The findings demonstrate that the rate of dopamine increase, not merely its magnitude, determines which human brain circuits engage during stimulant exposure and how these relate to subjective reward. Fast dopamine increases induced by IV methylphenidate preferentially activated salience network nodes (dACC and insula) and strengthened their dynamic connectivity with dorsal caudate, a dorsal striatal target receiving dense dopaminergic input. This dorsal corticostriatal connectivity time course closely paralleled both PET-derived dopamine rate and subjective 'high', implicating this circuit in the conscious experience of drug reward when delivery is rapid. In contrast, vmPFC, a mesolimbic reward node, showed deactivation that tracked both slow and fast dopamine pharmacokinetics but did not correlate with 'high' in this stimulant-naïve sample, consistent with prior evidence that vmPFC responsivity may depend on expectation or sensitization after repeated drug exposure. The opposing BOLD responses across networks align with a receptor-based model: slow increases primarily engage inhibitory D2-mediated effects (decreases in activity), whereas fast increases additionally engage excitatory D1-mediated effects (increases in activity). The absence of significant striatal BOLD coupling to dopamine dynamics may reflect that hemodynamic effects predominantly manifest in projection targets (cortical-thalamic loops) rather than at striatal cell bodies, and that MP also modulates norepinephrine, further implicating frontal regions such as dACC that integrate convergent dopaminergic and noradrenergic inputs. The convergence with lesion network mapping—where remission of addiction aligns with downregulating dACC/insula-linked circuits and upregulating vmPFC-linked circuits—suggests therapeutic avenues targeting these networks. Overall, the study delineates a human dorsal corticostriatal circuit selectively sensitive to fast dopamine dynamics that underlie drug reward.

This work identifies a dorsal corticostriatal circuit—dACC/insula and their connectivity with dorsal caudate—that is selectively engaged by fast, but not slow, dopamine increases and closely tracks subjective 'high' after IV methylphenidate. vmPFC tracks dopamine pharmacokinetics across routes but does not predict subjective reward in stimulant-naïve individuals.

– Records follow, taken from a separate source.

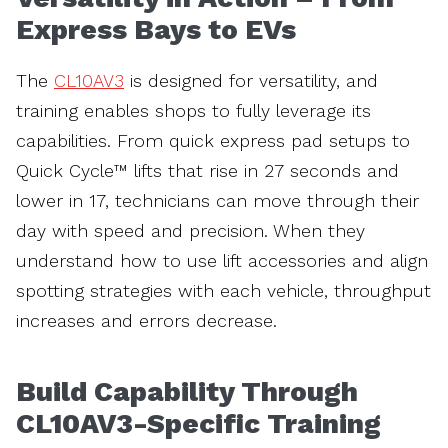
Express Bays to EVs
The
CL10AV3
is designed for versatility, and
training enables shops to fully leverage its
capabilities. From quick express pad setups to
Quick Cycle™ lifts that rise in 27 seconds and
lower in 17, technicians can move through their
day with speed and precision. When they
understand how to use lift accessories and align
spotting strategies with each vehicle, throughput
increases and errors decrease.
Build Capability Through
CL10AV3-Specific Training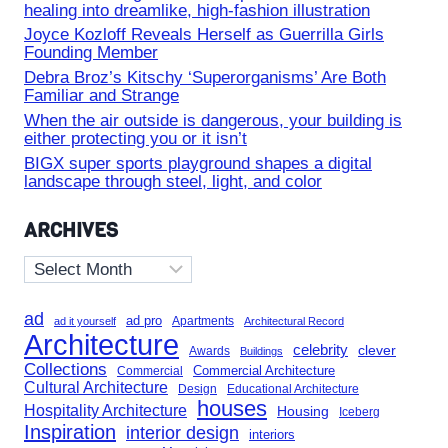
healing into dreamlike, high-fashion illustration
Joyce Kozloff Reveals Herself as Guerrilla Girls
Founding Member
Debra Broz’s Kitschy ‘Superorganisms’ Are Both
Familiar and Strange
When the air outside is dangerous, your building is
either protecting you or it isn’t
BIGX super sports playground shapes a digital
landscape through steel, light, and color
ARCHIVES
Archives
ad
ad pro
Apartments
ad it yourself
Architectural Record
Architecture
celebrity
clever
Awards
Buildings
Collections
Commercial Architecture
Commercial
Cultural Architecture
Design
Educational Architecture
houses
Hospitality Architecture
Housing
Iceberg
Inspiration
interior design
interiors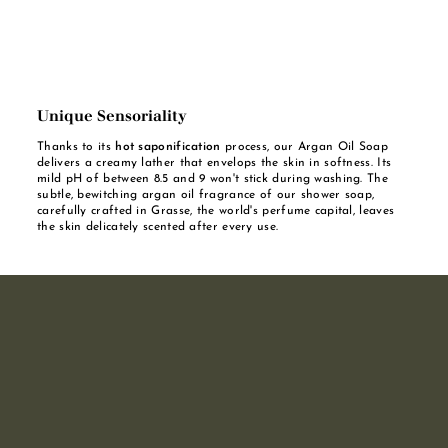
Unique Sensoriality
Thanks to its
hot saponification
process, our Argan Oil Soap
delivers a creamy lather that envelops the skin in softness. Its
mild pH of between 8.5 and 9 won't stick during washing. The
subtle, bewitching argan oil fragrance of our shower soap,
carefully crafted in Grasse, the world's perfume capital, leaves
the skin delicately scented after every use.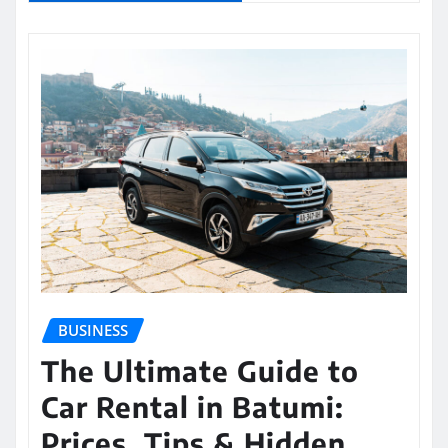
BUSINESS
The Ultimate Guide to
Car Rental in Batumi:
Prices, Tips & Hidden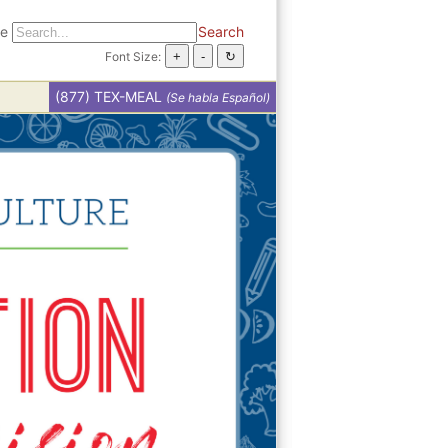
te
Search
Font Size:
(877) TEX-MEAL
(Se habla Español)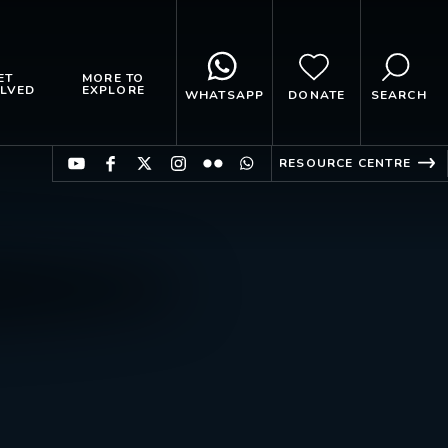
ET
MORE TO
LVED
EXPLORE
WHATSAPP
DONATE
SEARCH
RESOURCE CENTRE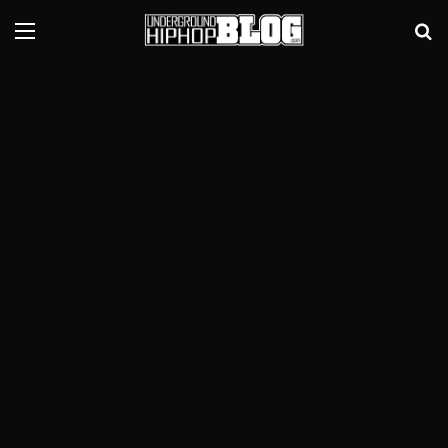
Menu
Se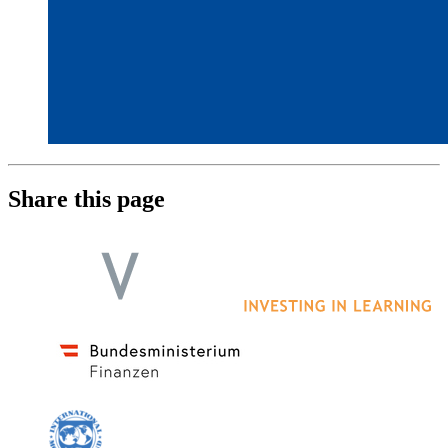
Share this page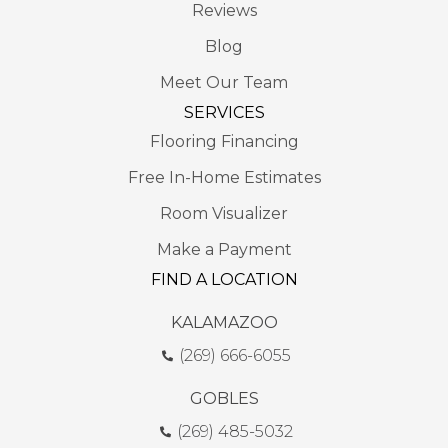
Reviews
Blog
Meet Our Team
SERVICES
Flooring Financing
Free In-Home Estimates
Room Visualizer
Make a Payment
FIND A LOCATION
KALAMAZOO
(269) 666-6055
GOBLES
(269) 485-5032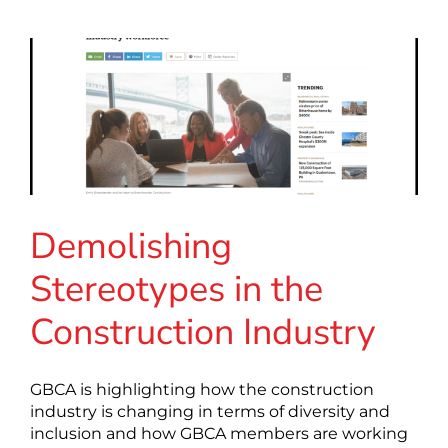
Demolishing
Stereotypes in the
Construction Industry
GBCA is highlighting how the construction
industry is changing in terms of diversity and
inclusion and how GBCA members are working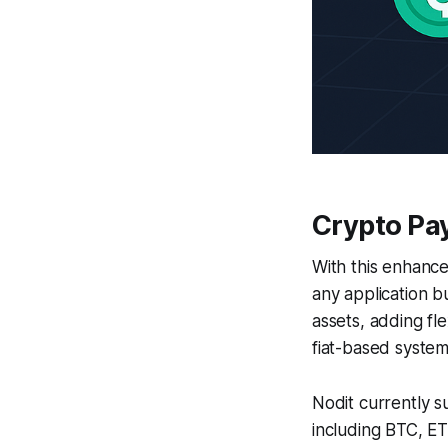
Crypto Pa
With this enhanc
any application bu
assets, adding fle
fiat-based system
Nodit currently s
including BTC, E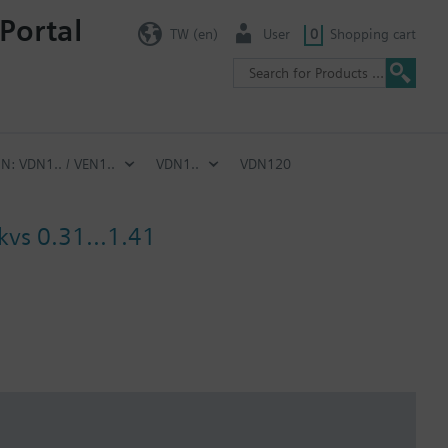
Portal
TW (en)
User
0
Shopping cart
IN: VDN1.. / VEN1..
VDN1..
VDN120
kvs 0.31...1.41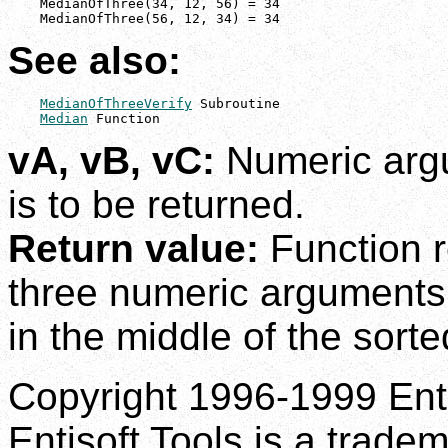
    MedianOfThree(34, 12, 56) = 34

    MedianOfThree(56, 12, 34) = 34
See also:
MedianOfThreeVerify
 Subroutine

Median
 Function
vA, vB, vC:
Numeric arg
is to be returned.
Return value:
Function r
three numeric arguments
in the middle of the sorte
Copyright 1996-1999 Enti
Entisoft Tools is a tradem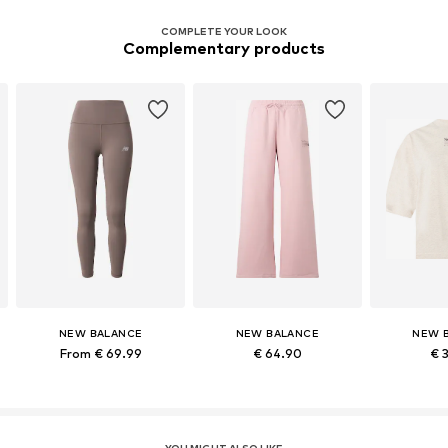
COMPLETE YOUR LOOK
Complementary products
NEW BALANCE
NEW BALANCE
NEW 
From € 69.99
€ 64.90
€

By integrating simultaneous PET-fMRI with computational modeling of dopamine dynamics, the study reveals rate-dependent engagement of salience network circuitry in drug reward, providing mechanistic insight into why faster delivery routes have higher addiction potential. Future work should test causality by neuromodulating dACC–caudate circuitry during drug exposure to determine whether it attenuates subjective reward, assess generalization to substance use disorders and repeated drug exposure, and examine contextual and expectancy effects that may modulate vmPFC involvement.

- Participants were stimulant-naïve healthy adults; generalizability to individuals with substance use disorders and to repeated drug exposure is unknown. - Drug administration occurred in a tightly controlled laboratory environment, which has low ecological validity; contextual factors known to influence drug responses were not manipulated. - Sample size (n=20) limited power for subgroup analyses (e.g., sex effects) and detection of smaller effects. - Behavioral assessment focused on subjective 'high' as a proxy for reward; broader reward constructs (e.g., liking vs wanting, conditioning, alternative reinforcers) were not comprehensively measured. - Simultaneous PET-fMRI constraints precluded continuous radiotracer infusion; dynamic modeling relied on ASUVr with placebo scans and population-average fits, which may limit individual-level precision. - Striatal BOLD did not significantly couple with dopamine dynamics; interpretation relies on circuit-level projections and concurrent noradrenergic effects, which were not directly measured. - Expectancy effects were not manipulated and could differentially impact vmPFC responsivity.